Take a look at this piece by David Brooks, a columnist with The New York Times. He describes a political culture in which entitlement spending is enacted without regard to seemingly dangerous costs. According to Brooks, some politicians do try to make everyone aware of these dangers, but to no avail:
"They bombard you with alarming statistics about unsustainable entitlements. The U.S. government has $43 trillion in unfunded liabilities, or $350,000 for every taxpayer. Standard & Poor’s projects that in 2012, the U.S. will lose its AAA bond rating."
Shouldn't statistics like these be enough to scare Congress into passing only entitlements whose costs are sustainable? Alas, no. Instead, Congress continues to enact plans, the latest being the expansion of the State Children's Health Insurance Program (S-Chip), that will consume vast resources today and unimaginable resources tomorrow. To accomplish this, they engage in every trick they can to hide, obscure or defer the costs.
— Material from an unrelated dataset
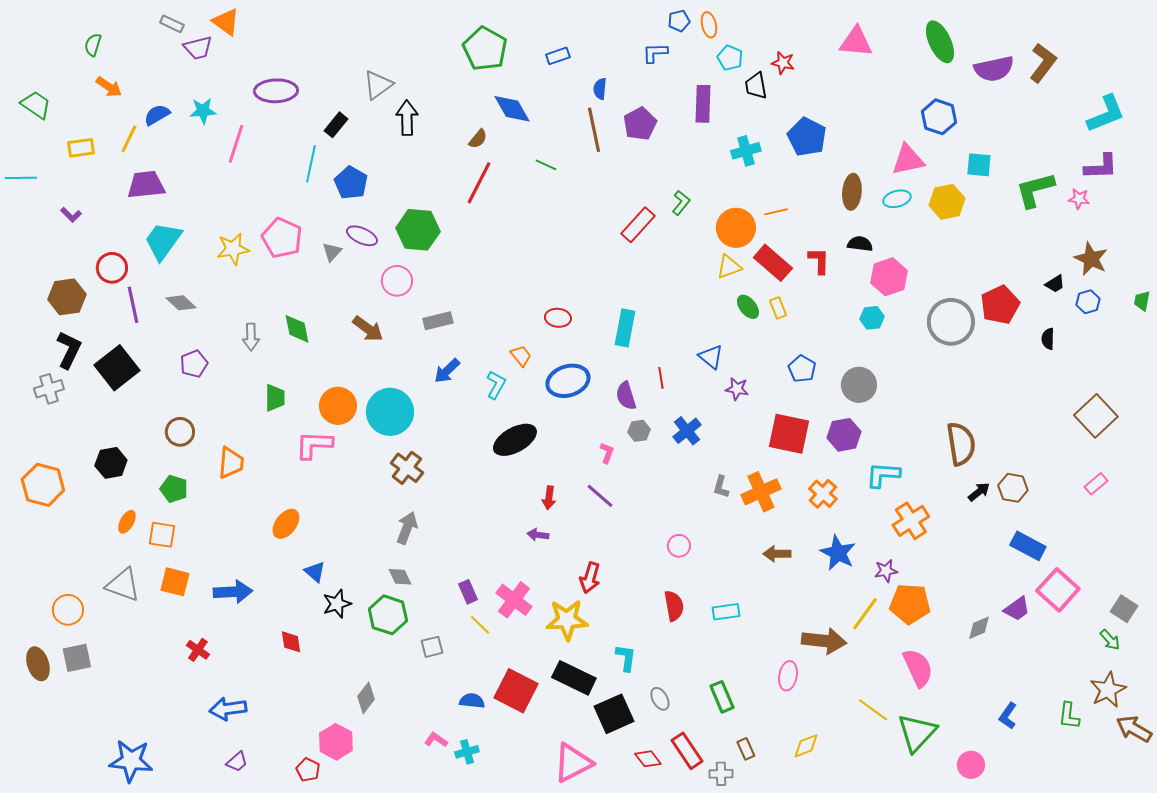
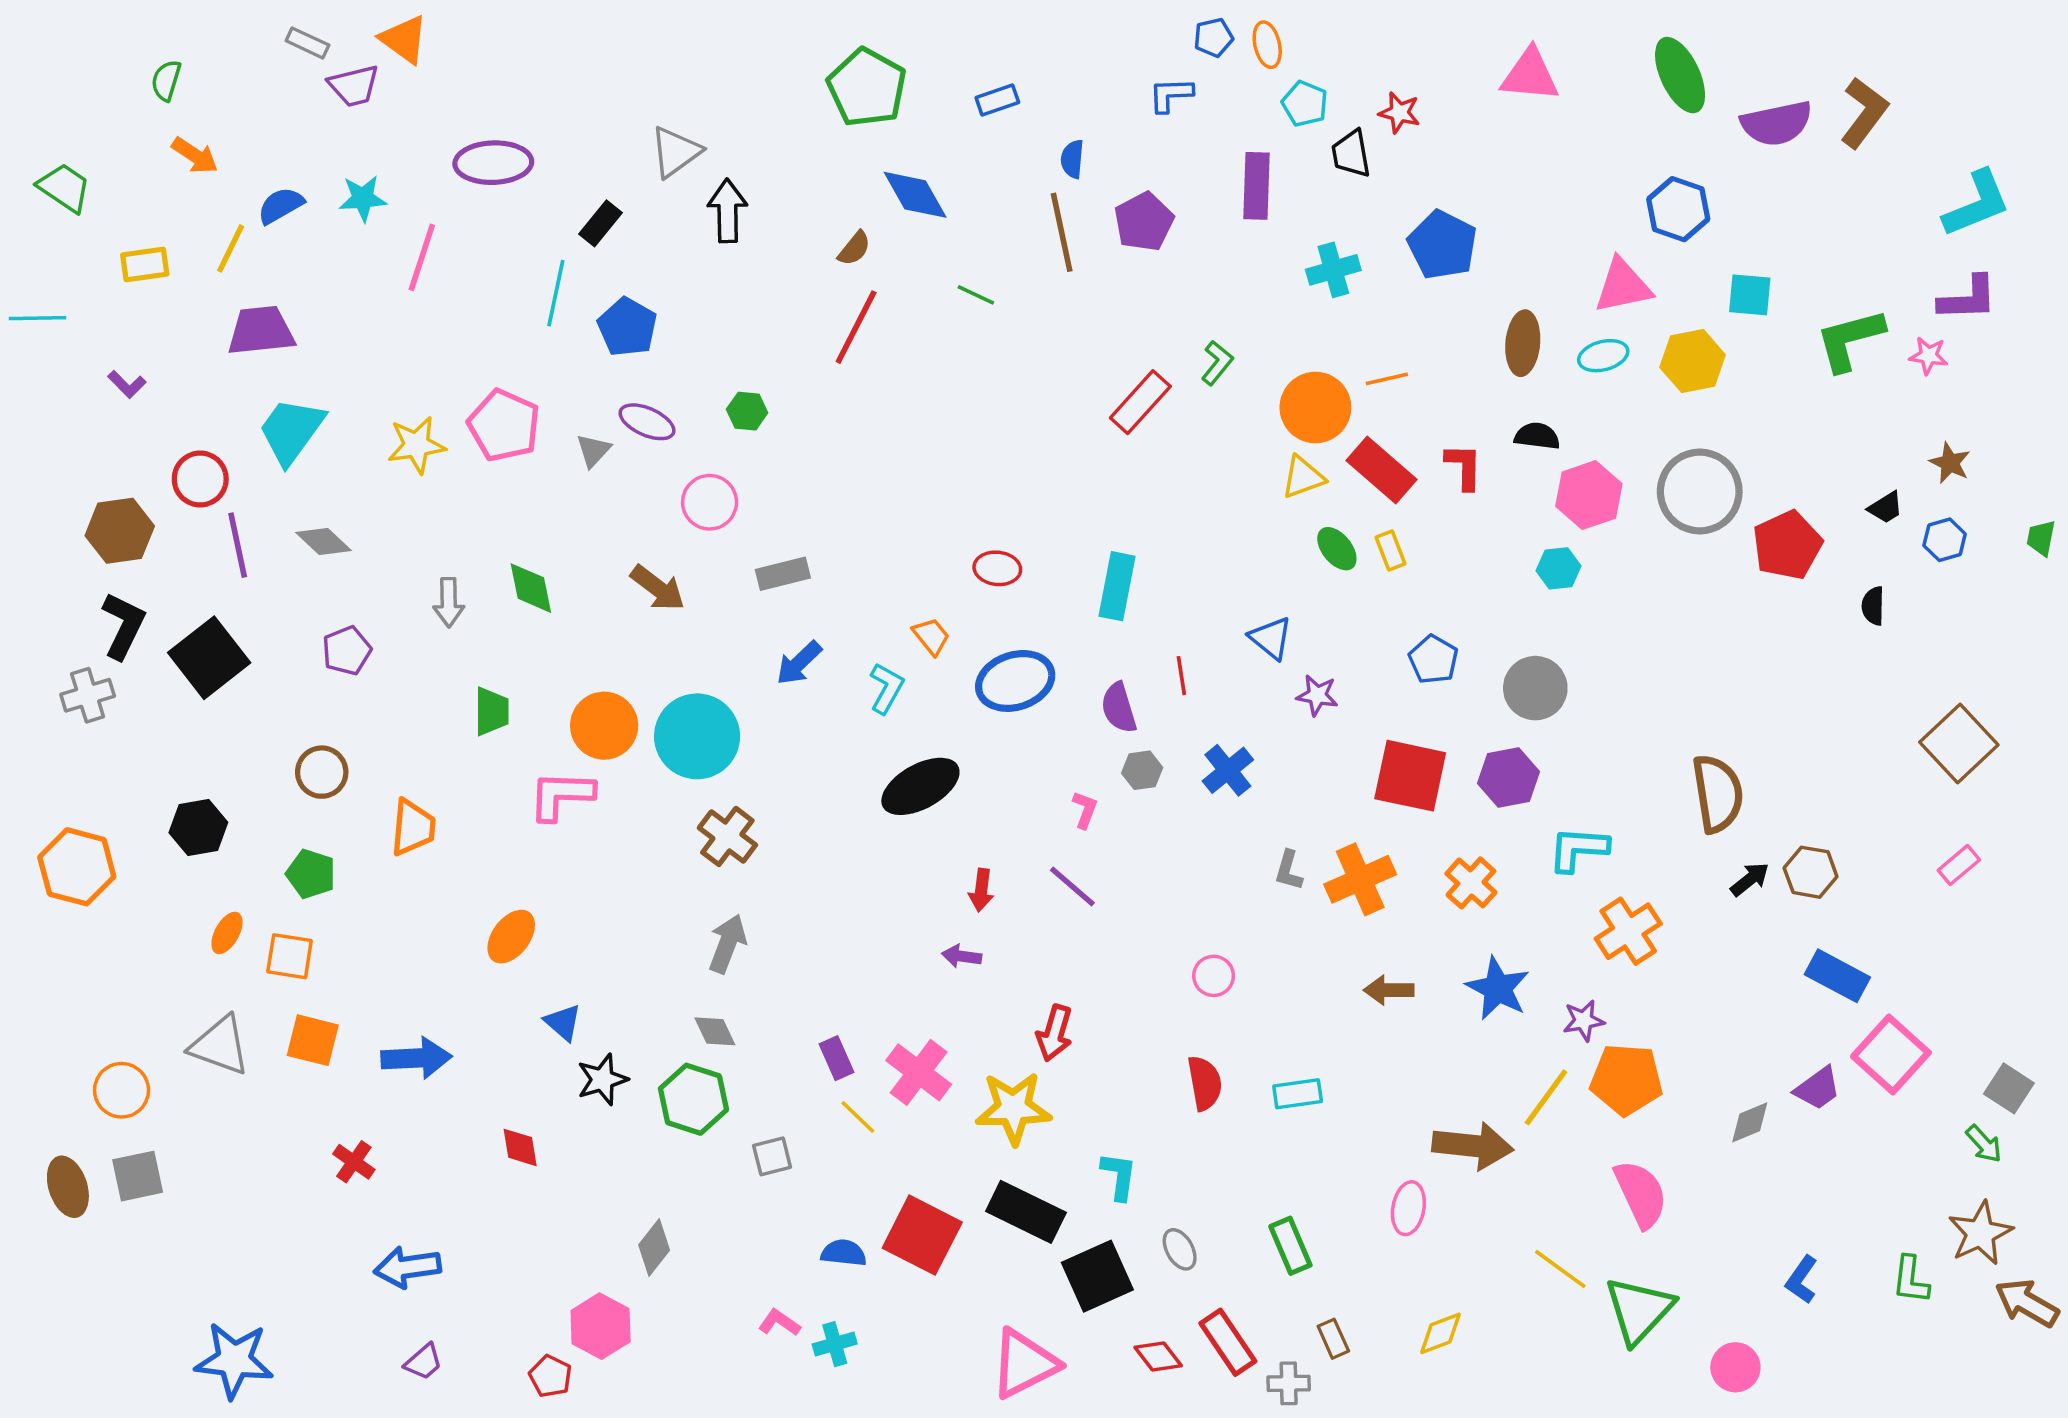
green hexagon: (418, 230) -> (747, 411), size x0.5
brown star: (1091, 259) -> (1950, 463), size x0.7
gray circle: (951, 322) -> (1700, 492), moved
The problem is that there is no strong mechanism in place to force a linkage between spending and taxation. And the reason there isn't is that self-interested voters (who want expensive programs) and politicians (who want to attract votes by passing expensive programs) simply don't want the pain of higher taxes. Who can blame them? It's human nature.
All of us - from ordinary citizens to the mightiest politicians - need to step back and recognize the seriousness of this problem. Once we do, we will have the willpower to require that new spending be paid for by broad and obvious increases in taxation. Once this happens, total spending will be limited by the amount of taxes the majority of voters will support.